Efficacy expansion of monotherapy: advanced solid tumors diagnosed by histopathology or cytology; with other systemic treatments during the recurrence or metastasis stage, and disease progression during or after treatment.
At least one measurable lesion that meets the RECIST v1.1 criteria.
ECOG PS score: 0 to 1.
Expected survival ≥ 12 weeks.
Female subjects with reproductive ability and male subjects with partners who are reproductive women must agree to use efficient contraception during the trial period and within 30 days after the last dose of HRS-8364 (whichever comes later), have no fertility plan, and avoid donating eggs/sperm; Female subjects with fertility must have a negative blood pregnancy test within 7 days prior to the first administration and must be non-lactating.

Exclusion Criteria12

Untreated brain metastases; Or accompanied by meningeal metastasis, spinal cord compression, etc.
Large blood vessels invasion confirmed by imaging, or the subject's tumor has a high possibility of invading important blood vessels and causing fatal bleeding during treatment judged by researchers.
Uncontrolled pleural effusion, pericardial effusion, or peritoneal effusion accompanied by clinical symptoms.
Severe bone damage caused by tumor bone metastasis, including uncontrolled severe bone pain, pathological fractures in important areas that have occurred or are expected to occur in the past 6 months, and spinal cord compression. Subjects who require analgesic medication must have a stable analgesic treatment plan in place at the time of entry into the study.

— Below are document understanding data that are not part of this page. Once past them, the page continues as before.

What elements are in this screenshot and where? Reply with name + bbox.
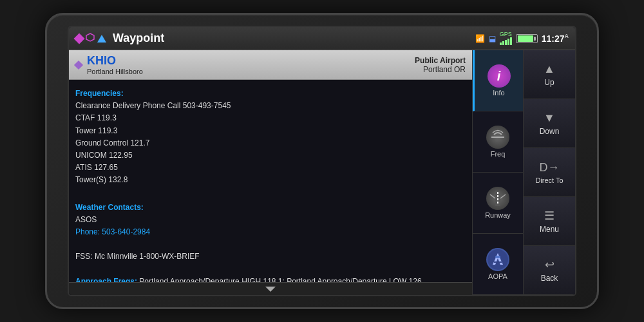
freq-line-6: ATIS 127.65 <box>75 162 466 174</box>
up-label: Up <box>544 78 554 87</box>
aopa-svg <box>486 248 509 271</box>
aopa-tab-icon <box>486 248 509 271</box>
airport-type: Public Airport <box>415 56 466 65</box>
svg-rect-5 <box>497 198 498 200</box>
direct-to-button[interactable]: D→ Direct To <box>524 148 575 197</box>
header-bar: Waypoint 📶 ⬓ GPS <box>69 27 575 50</box>
svg-rect-6 <box>497 202 498 204</box>
clock: 11:27A <box>542 33 569 44</box>
down-icon: ▼ <box>544 111 555 125</box>
svg-line-7 <box>490 194 495 198</box>
aopa-tab-label: AOPA <box>488 272 507 280</box>
up-button[interactable]: ▲ Up <box>524 50 575 99</box>
info-content[interactable]: Frequencies: Clearance Delivery Phone Ca… <box>69 80 472 282</box>
airport-city: Portland Hillsboro <box>87 68 143 75</box>
page-title: Waypoint <box>113 32 475 45</box>
info-tab-icon: i <box>488 64 511 88</box>
freq-tab-label: Freq <box>491 150 506 158</box>
freq-tab-icon <box>486 126 509 149</box>
back-button[interactable]: ↩ Back <box>524 246 575 295</box>
runway-tab-label: Runway <box>485 211 511 219</box>
bar2 <box>502 41 504 45</box>
time-value: 11:27 <box>542 33 565 44</box>
weather-label: Weather Contacts: <box>75 202 466 214</box>
freq-line-7: Tower(S) 132.8 <box>75 174 466 186</box>
header-icons <box>75 33 106 44</box>
back-icon: ↩ <box>545 258 554 272</box>
airport-name-block: KHIO Portland Hillsboro <box>87 54 143 75</box>
airport-id: KHIO <box>87 54 143 68</box>
runway-tab-icon <box>486 187 509 210</box>
airport-diamond-icon <box>74 60 83 69</box>
hex-icon <box>86 33 95 44</box>
bluetooth-icon: ⬓ <box>489 34 496 43</box>
approach-label: Approach Freqs: <box>75 277 137 282</box>
info-icon-letter: i <box>497 69 501 84</box>
weather-asos: ASOS <box>75 214 466 226</box>
up-icon: ▲ <box>544 62 555 76</box>
battery-indicator <box>516 34 538 43</box>
menu-label: Menu <box>540 225 559 234</box>
tab-runway[interactable]: Runway <box>473 173 523 234</box>
fss-text: FSS: Mc Minnville 1-800-WX-BRIEF <box>75 251 466 263</box>
svg-point-10 <box>495 256 500 258</box>
direct-to-icon: D→ <box>540 161 560 175</box>
approach-line: Approach Freqs: Portland Approach/Depart… <box>75 276 466 282</box>
scroll-indicator[interactable] <box>69 282 472 295</box>
freq-svg <box>489 128 507 146</box>
menu-icon: ☰ <box>544 209 554 223</box>
bar3 <box>505 40 507 45</box>
bar4 <box>507 39 509 45</box>
controls-column: ▲ Up ▼ Down D→ Direct To ☰ Menu <box>524 50 575 295</box>
nav-tabs: i Info Freq <box>472 50 524 295</box>
wifi-icon: 📶 <box>475 34 485 43</box>
frequencies-label: Frequencies: <box>75 88 466 100</box>
scroll-down-icon <box>265 287 276 292</box>
battery-tip <box>534 37 536 41</box>
freq-line-2: CTAF 119.3 <box>75 112 466 124</box>
diamond-icon <box>74 33 85 44</box>
main-area: KHIO Portland Hillsboro Public Airport P… <box>69 50 575 295</box>
airport-state: Portland OR <box>415 65 466 74</box>
screen: Waypoint 📶 ⬓ GPS <box>68 26 576 296</box>
am-pm: A <box>565 33 569 39</box>
menu-button[interactable]: ☰ Menu <box>524 197 575 246</box>
tab-freq[interactable]: Freq <box>473 111 523 173</box>
approach-text: Portland Approach/Departure HIGH 118.1; … <box>139 277 421 282</box>
freq-line-5: UNICOM 122.95 <box>75 149 466 162</box>
triangle-icon <box>97 35 106 43</box>
freq-line-1: Clearance Delivery Phone Call 503-493-75… <box>75 100 466 112</box>
content-panel: KHIO Portland Hillsboro Public Airport P… <box>69 50 472 295</box>
back-label: Back <box>541 274 558 283</box>
direct-to-label: Direct To <box>535 176 563 184</box>
freq-line-3: Tower 119.3 <box>75 125 466 137</box>
freq-line-4: Ground Control 121.7 <box>75 137 466 149</box>
battery-fill <box>518 35 533 42</box>
info-tab-label: Info <box>493 89 504 97</box>
runway-svg <box>489 189 507 207</box>
tab-aopa[interactable]: AOPA <box>473 234 523 295</box>
gps-label: GPS <box>500 32 512 37</box>
gps-area: GPS <box>500 32 512 45</box>
tab-info[interactable]: i Info <box>473 50 523 111</box>
signal-bars <box>500 37 512 45</box>
svg-line-8 <box>500 194 506 198</box>
svg-rect-3 <box>497 192 498 194</box>
svg-point-9 <box>488 249 508 270</box>
svg-marker-0 <box>86 33 94 41</box>
bar1 <box>500 43 502 45</box>
airport-header: KHIO Portland Hillsboro Public Airport P… <box>69 50 472 80</box>
device: Waypoint 📶 ⬓ GPS <box>45 13 599 309</box>
airport-right: Public Airport Portland OR <box>415 56 466 74</box>
airport-left: KHIO Portland Hillsboro <box>75 54 143 75</box>
down-button[interactable]: ▼ Down <box>524 99 575 148</box>
status-area: 📶 ⬓ GPS 11:27A <box>475 32 569 45</box>
bar5 <box>510 37 512 45</box>
svg-rect-4 <box>497 195 498 197</box>
weather-phone: Phone: 503-640-2984 <box>75 226 466 238</box>
down-label: Down <box>540 127 560 136</box>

Other malignant tumors in the past 5 years or at the same time.
Major arterial/venous thrombotic events within 6 months prior to the first use of medication, such as cerebrovascular accidents (including temporary ischemic attacks, cerebral hemorrhage, cerebral infarction (excluding asymptomatic lacunar cerebral infarction)), deep vein thrombosis (excluding asymptomatic and non anticoagulant intramuscular vein thrombosis), and pulmonary embolism.
Past or current active interstitial lung disease requiring treatment, non-infectious pneumonia requiring glucocorticoid systemic therapy (such as radiation pneumonitis); Currently, individuals with active pneumonia or confirmed severe pulmonary ventilation dysfunction through lung function tests.
Individuals with active pulmonary tuberculosis. Individuals who have undergone sufficient treatment and have stopped anti tuberculosis treatment for at least 3 months prior to their first medication can be enrolled in the study.
Known to have a positive history of human immunodeficiency virus (HIV) or acquired immunodeficiency syndrome (AIDS). Known to have active viral hepatitis.
Unable to swallow pills normally or experiencing gastrointestinal dysfunction, which may affect drug absorption according to researchers' assessment.
Individuals who have experienced intestinal obstruction or gastrointestinal perforation within 3 months prior to their first medication use.
According to the researchers' assessment, there are other factors that may affect the research results or lead to the forced termination of this study, such as alcohol abuse, drug use, drug abuse, other serious illnesses (including mental illnesses) that require concurrent treatment, serious laboratory test abnormalities, and family or social factors that may affect medication safety.